To derive (5.4) and (5.5) in the text, we need to rewrite \(f(X)\) as a series summation, in the form of \(\sum_k\alpha_k N_k(X)\), defined in (5.4) and (5.5). It's easy to see that for \(N_1(X)\) and \(N_2(X)\), we have \(\alpha_1 = \beta_1\) and \(\alpha_2 = \beta_2\). By comparing the coefficient of \((X-\xi_k)_+^3\) for each \(k \le K-2\), we see that \(\alpha_k = (\xi_K-\xi_k)\theta_k\). It remains to verify that

\[\begin{equation} \sum_{k=1}^{K-2}\alpha_kN_{k+2}(X) = \sum_{k=1}^K\theta_k(X-\xi_k)_{+}^3.\non \end{equation}\]

We have

\[\begin{eqnarray} &&\sum_{k=1}^{K-2}\alpha_kN_{k+2}(X)\non\\ &=& \sum_{k=1}^{K-2}(\xi_K-\xi_k)\theta_k\left[\frac{(X-\xi_k)_+^3-(X-\xi_K)_+^3}{\xi_K-\xi_k} - \frac{(X-\xi_{K-1})_+^3-(X-\xi_K)_+^3}{\xi_K-\xi_{K-1}}\right]\non\\ &=&\sum_{k=1}^{K-2}\theta_k(x-\xi_k)_+^3 -\left(\sum_{k=1}^{K-2}\theta_k\right)(x-\xi_K)_+^3 \non\\ && - \frac{1}{\xi_K-\xi_{K-1}}\left[\xi_K\left(\sum_{k=1}^{K-2}\theta_k\right) - \sum_{k=1}^{K-2}\xi_k\theta_k\right][(X-\xi_{K-1})_+^3-(X-\xi_K)_+^3].\non \end{eqnarray}\]

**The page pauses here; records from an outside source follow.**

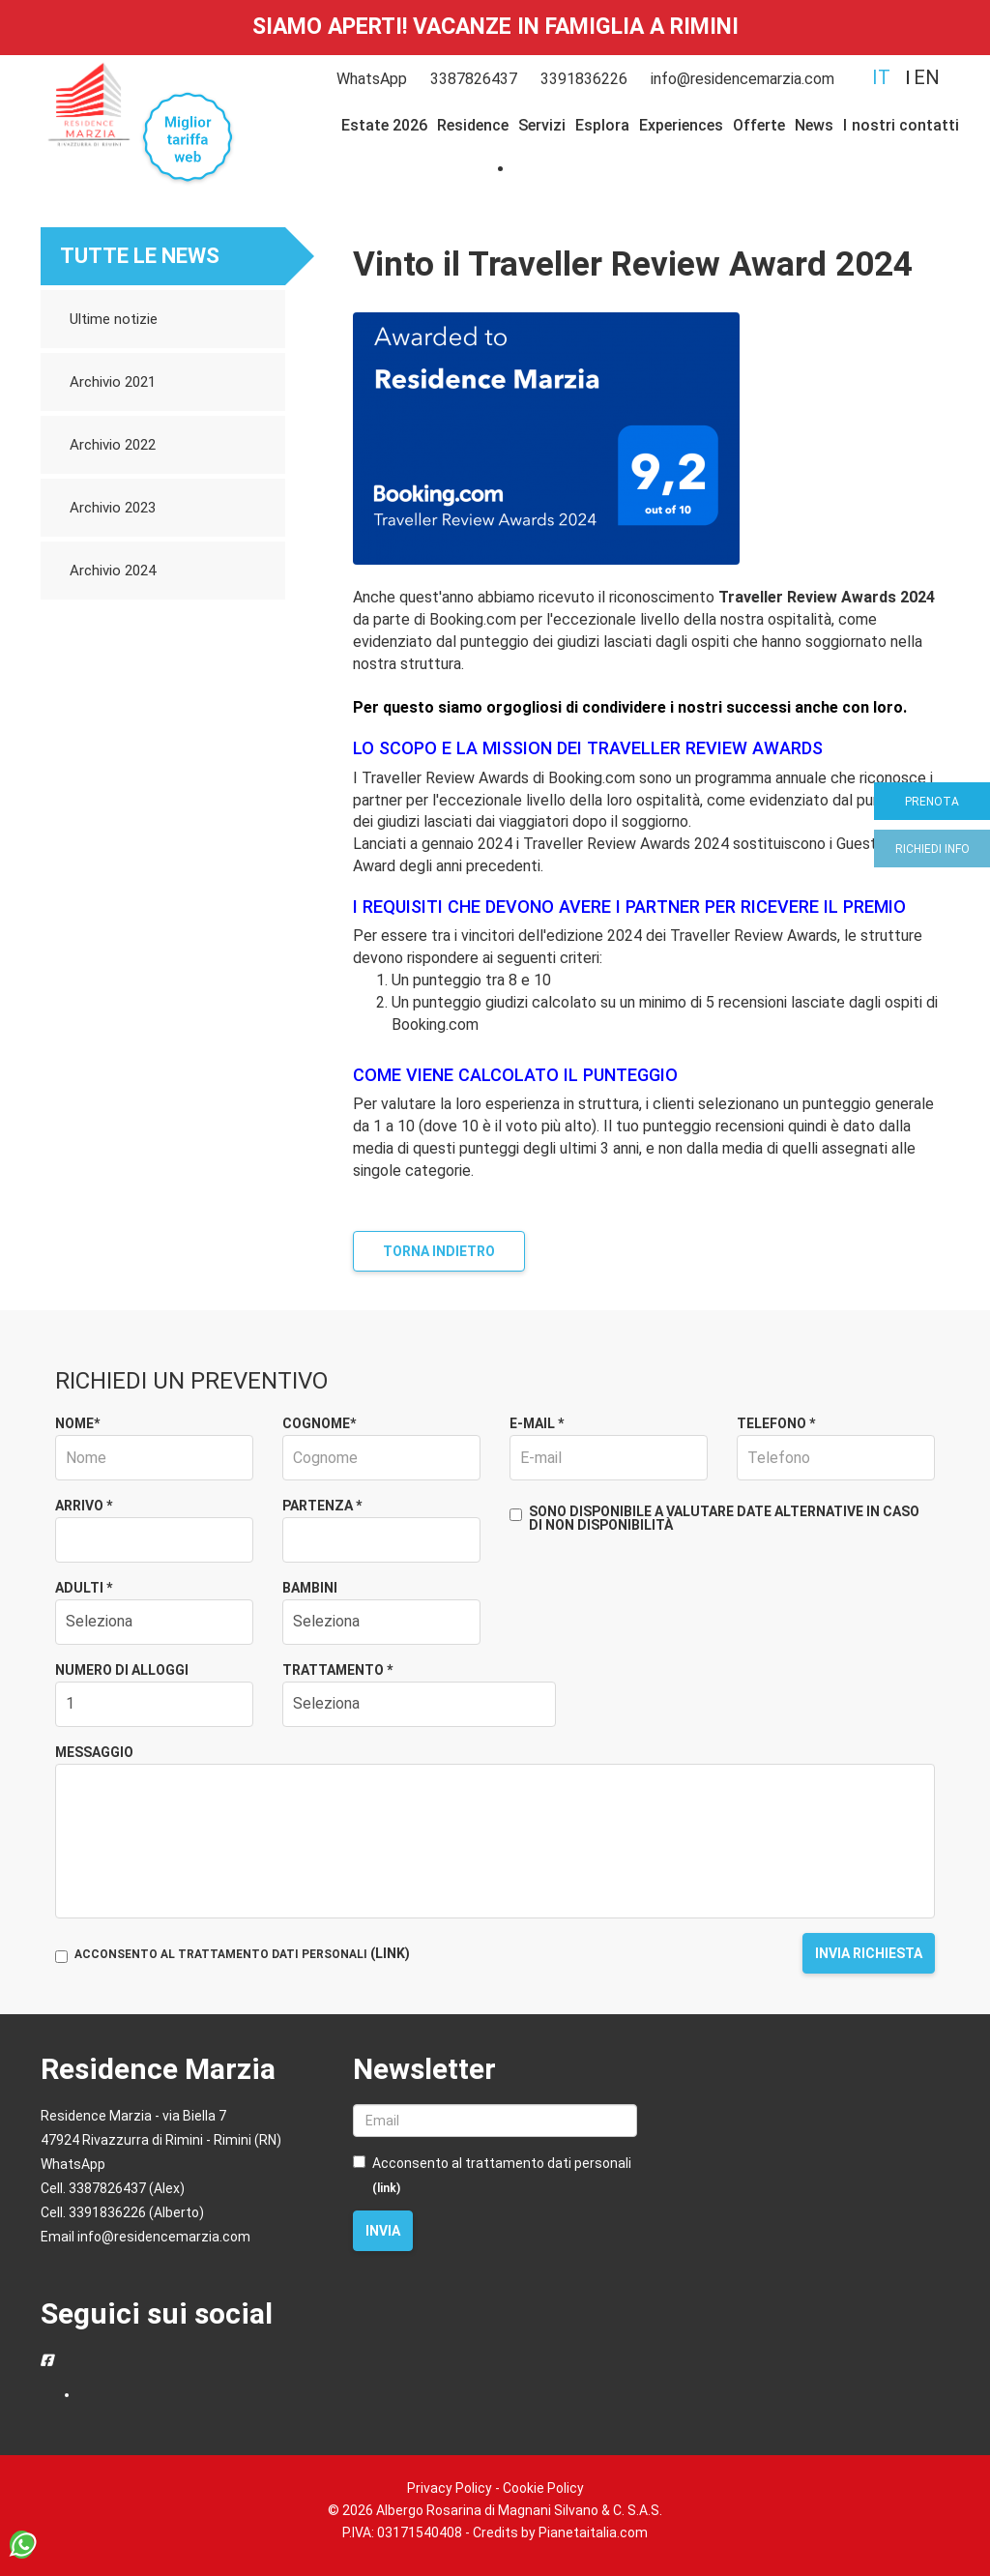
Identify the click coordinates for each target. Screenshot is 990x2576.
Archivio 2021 (113, 382)
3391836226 (583, 79)
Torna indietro (439, 1251)
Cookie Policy (543, 2488)
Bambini (309, 1588)
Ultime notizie (114, 319)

Note that by \(\eqref{eq:5-4a}\), we have \(\sum_{k=1}^{K-2}\theta_k=-\theta_{K-1}-\theta_K\) and \(\sum_{k=1}^{K-2}\xi_k\theta_k=-\theta_{K-1}\xi_{K-1} - \theta_K\xi_K\), the summation above becomes

\[\begin{eqnarray} && \sum_{k=1}^{K-2}\theta_k(x-\xi_k)_+^3 + (\theta_{K-1}+\theta_K)(x-\xi_K)_+^3 \non\\ && - \frac{(-\xi_K\theta_{K-1}-\xi_K\theta_K + \xi_{K-1}\theta_{K-1} + \xi_K\theta_K)}{\xi_K-\xi_{K-1}}[(X-\xi_{K-1})_+^3-(X-\xi_K)_+^3]\non\\ &=& \sum_{k=1}^{K-2}\theta_k(x-\xi_k)_+^3 + (\theta_{K-1}+\theta_K)(x-\xi_K)_+^3\non\\ && + \theta_{K-1}[(X-\xi_{K-1})_+^3-(X-\xi_K)_+^3]\non\\ &=& \sum_{k=1}^K\theta_k(x-\xi_k)_+^3.\non \end{eqnarray}\]

Now the proof is complete.